4 Mayıs 2007 tarihli Millî Gazete’nin manşetten duyurduğu ve AKP döneminde gerçekleştirilen bu anlaşmaya göre, Türkiye ve İsrail şu anda; bilişim, lazer ve optik, mekatronik, gıda, tarım ürünleri ve tarımsal genetik, ileri malzeme teknolojileri, yenilenebilir enerji, nanoteknoloji, aero-dinamik ve uzay teknolojileri, biyoteknoloji ve sulama teknolojisi alanlarında işbirliğine gitmişti. Bu anlaşma iptal edilebilirdi. Yine kamuoyunu ayağa kaldıran Anadolu Kartalı tatbikatları içinde İsrail jetlerinin Konya semalarında uçmasını sağlayan askeri anlaşma hemen sonlandırılabilirdi. ‘Askeri Eğitim İşbirliği Anlaşması’ Türkiye ile İsrail arasında 23 Şubat 1996 tarihinde Çevik Bir tarafından gerçekleştirilmişti. Bu utanç anlaşmasına Cumhurbaşkanı Süleyman Demirel, Başbakan Tansu Çiller ve Dışişleri Bakanı Deniz Baykal evet demişti. Ama bazı sahtekârlar, bu anlaşmadan beş ay sonra kurulan Erbakan hükümetini suçlu göstermeye yeltenmekten haya etmemişti.

Filistinliler sürekli aldatılıyor!

Siyonistler dünyadaki 130 ülkeden geldiler ve Filistinlileri 130 ülkeye dağıttılar. Önce 1947 yılında taksim planı kabul edildi ve Filistinliler, ‘kismeti dayzi’ denilen şekilde kurt taksimine tabi tutuldular. Ardından toprakları kademe kademe işgale uğradı. Sonunda Oslo anlaşmasına gelindiğinde kendilerine taksim planı sonucu bırakılan yüzde 47’lik toprak parçası da ellerinden alındı. Kendilerine fiili olarak bırakılan yurt parçası, Filistin’in yüzde 20’sinin de altına kaydı. Burada bir Filistin devleti kurulacağı vaat edildi, ama bütün bunların hepsi sözde kaldı. Filistinliler kademe kademe aldatıldılar ve oyalandılar. Önce onlara aynen Güney Afrika modelinde olduğu gibi tek devlet formülü teklifi yapıldı. Filistinliler, demokratik ve demoğrafik yolla, belki de kaybettiklerinin bir kısmını geri alabilecekleri umuduna kapıldılar. Bir gün eşit haklara kavuşabileceklerini sandılar. Ancak İsrail ileri gelenleri ve Siyonist önderleri bunun İsrail’in kimliğini bozacağını savundular. Onlara tek devlet formülü önerenler bir müddet sonra çark ettiler ve kulaklarına çift devlet formülünü üflemeye ve fısıldamaya başladılar. Şimdi bu yalanlarını da unuttular.

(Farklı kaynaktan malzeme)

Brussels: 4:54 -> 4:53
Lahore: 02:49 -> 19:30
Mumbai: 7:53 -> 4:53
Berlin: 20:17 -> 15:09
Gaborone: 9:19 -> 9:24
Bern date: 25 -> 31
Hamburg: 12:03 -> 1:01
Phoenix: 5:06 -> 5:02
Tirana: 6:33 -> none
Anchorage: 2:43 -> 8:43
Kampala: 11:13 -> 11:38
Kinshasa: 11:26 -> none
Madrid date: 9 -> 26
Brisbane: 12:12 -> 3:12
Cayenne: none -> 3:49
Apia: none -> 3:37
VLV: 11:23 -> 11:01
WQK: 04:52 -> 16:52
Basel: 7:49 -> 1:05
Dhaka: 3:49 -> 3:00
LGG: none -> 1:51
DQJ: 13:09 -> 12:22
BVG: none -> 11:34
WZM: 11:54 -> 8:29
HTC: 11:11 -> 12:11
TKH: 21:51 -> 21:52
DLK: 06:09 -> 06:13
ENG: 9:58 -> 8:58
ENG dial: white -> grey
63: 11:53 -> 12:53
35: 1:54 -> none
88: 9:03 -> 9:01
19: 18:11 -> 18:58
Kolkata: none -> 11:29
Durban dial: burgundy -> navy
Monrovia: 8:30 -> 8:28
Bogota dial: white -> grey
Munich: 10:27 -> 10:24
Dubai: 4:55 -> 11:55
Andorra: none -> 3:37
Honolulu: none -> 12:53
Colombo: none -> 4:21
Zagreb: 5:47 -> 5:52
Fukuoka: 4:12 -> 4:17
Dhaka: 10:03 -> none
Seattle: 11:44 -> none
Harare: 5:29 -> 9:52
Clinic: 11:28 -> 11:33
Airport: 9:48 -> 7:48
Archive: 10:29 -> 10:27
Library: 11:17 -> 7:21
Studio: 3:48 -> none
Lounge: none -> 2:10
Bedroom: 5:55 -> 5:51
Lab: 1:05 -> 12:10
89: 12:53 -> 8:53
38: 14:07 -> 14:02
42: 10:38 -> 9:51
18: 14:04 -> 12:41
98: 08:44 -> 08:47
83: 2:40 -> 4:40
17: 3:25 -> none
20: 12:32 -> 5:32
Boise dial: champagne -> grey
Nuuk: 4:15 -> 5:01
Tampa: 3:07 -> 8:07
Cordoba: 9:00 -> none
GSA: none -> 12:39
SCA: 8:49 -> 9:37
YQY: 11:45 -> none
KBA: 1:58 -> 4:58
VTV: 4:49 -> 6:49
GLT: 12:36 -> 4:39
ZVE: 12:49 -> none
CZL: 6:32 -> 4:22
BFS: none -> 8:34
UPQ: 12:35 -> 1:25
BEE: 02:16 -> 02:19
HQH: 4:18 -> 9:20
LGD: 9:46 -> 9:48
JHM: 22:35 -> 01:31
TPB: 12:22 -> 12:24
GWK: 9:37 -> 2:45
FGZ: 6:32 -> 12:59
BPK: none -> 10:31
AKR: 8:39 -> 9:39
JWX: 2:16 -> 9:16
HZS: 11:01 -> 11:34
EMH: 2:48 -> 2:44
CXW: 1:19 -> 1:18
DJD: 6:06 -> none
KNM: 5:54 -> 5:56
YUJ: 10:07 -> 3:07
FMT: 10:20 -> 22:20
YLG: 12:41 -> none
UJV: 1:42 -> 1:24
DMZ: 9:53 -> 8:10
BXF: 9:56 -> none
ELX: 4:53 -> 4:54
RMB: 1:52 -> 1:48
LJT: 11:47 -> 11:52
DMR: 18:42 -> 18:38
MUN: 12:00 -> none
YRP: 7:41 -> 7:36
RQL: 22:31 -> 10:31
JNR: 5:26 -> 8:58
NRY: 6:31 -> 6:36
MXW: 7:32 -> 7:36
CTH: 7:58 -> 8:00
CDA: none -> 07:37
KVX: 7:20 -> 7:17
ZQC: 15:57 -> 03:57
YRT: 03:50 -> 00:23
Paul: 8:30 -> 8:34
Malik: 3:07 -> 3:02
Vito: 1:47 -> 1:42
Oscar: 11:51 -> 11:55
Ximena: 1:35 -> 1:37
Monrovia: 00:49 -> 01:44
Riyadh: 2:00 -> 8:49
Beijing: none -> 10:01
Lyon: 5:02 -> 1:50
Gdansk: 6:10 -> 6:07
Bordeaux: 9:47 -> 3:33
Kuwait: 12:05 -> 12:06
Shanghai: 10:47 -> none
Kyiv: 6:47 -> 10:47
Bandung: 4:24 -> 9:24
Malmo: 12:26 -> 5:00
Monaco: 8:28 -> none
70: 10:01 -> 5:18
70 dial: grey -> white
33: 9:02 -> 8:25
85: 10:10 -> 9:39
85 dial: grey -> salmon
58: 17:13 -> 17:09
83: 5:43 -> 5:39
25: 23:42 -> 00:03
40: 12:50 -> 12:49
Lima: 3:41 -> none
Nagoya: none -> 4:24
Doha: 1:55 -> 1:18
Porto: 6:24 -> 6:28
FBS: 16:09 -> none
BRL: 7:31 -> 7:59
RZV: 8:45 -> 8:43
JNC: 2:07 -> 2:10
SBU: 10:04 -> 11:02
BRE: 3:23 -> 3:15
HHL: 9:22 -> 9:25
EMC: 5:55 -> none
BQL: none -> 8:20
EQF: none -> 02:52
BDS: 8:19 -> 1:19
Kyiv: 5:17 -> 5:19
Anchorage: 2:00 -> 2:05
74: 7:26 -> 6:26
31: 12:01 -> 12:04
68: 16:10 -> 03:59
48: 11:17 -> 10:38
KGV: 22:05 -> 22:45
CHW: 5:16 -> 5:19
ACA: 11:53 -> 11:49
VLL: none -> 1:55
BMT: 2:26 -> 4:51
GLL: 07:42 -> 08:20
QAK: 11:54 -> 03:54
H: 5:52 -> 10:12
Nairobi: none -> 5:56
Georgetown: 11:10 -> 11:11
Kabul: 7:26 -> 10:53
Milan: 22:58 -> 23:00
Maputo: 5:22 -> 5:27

Geriye tek formül kaldı. “Üç devlet formülü”. Daha doğrusu Filistin’i üç devlet arasında taksim etmek tuzağı.. Buna Kral Abdullah zamanında yani 1940’lı ve 50’li yıllarda bunu yapmaya uğraşmışlardı. Filistinlilerin hakkı Ürdün’e bırakılacaktı. İşte bu nedenle kral Abdullah öldürüldü. Şimdi yine aynı tuzak tezgâhtaydı. Yeniden, Batı Şeria’nın yutulmamış alanlarını Ürdün’e ve Gazze’yi de Mısır’a devretmek planlarına zemin hazırlanmaktaydı. İsrail bunu doğrudan söylemese bile İsrail namına konuşan Amerikan Yahudileri bunu açığa vurmaktan sakınmamaktaydı. Bunlardan birisi olan azgın İsrail taraftarı Daniel Pipes üç devlet formülüne sahip çıkmıştı. Keza Zalmay Halilzad’dan önce ABD’nin BM daimi temsilcisi olan John Bolton da, “üç devletli çözümü” benimsemiş ve bunun fikri alt yapısına başlamıştı.

Türk Dış Politikası İsrail’e göre şekilleniyor!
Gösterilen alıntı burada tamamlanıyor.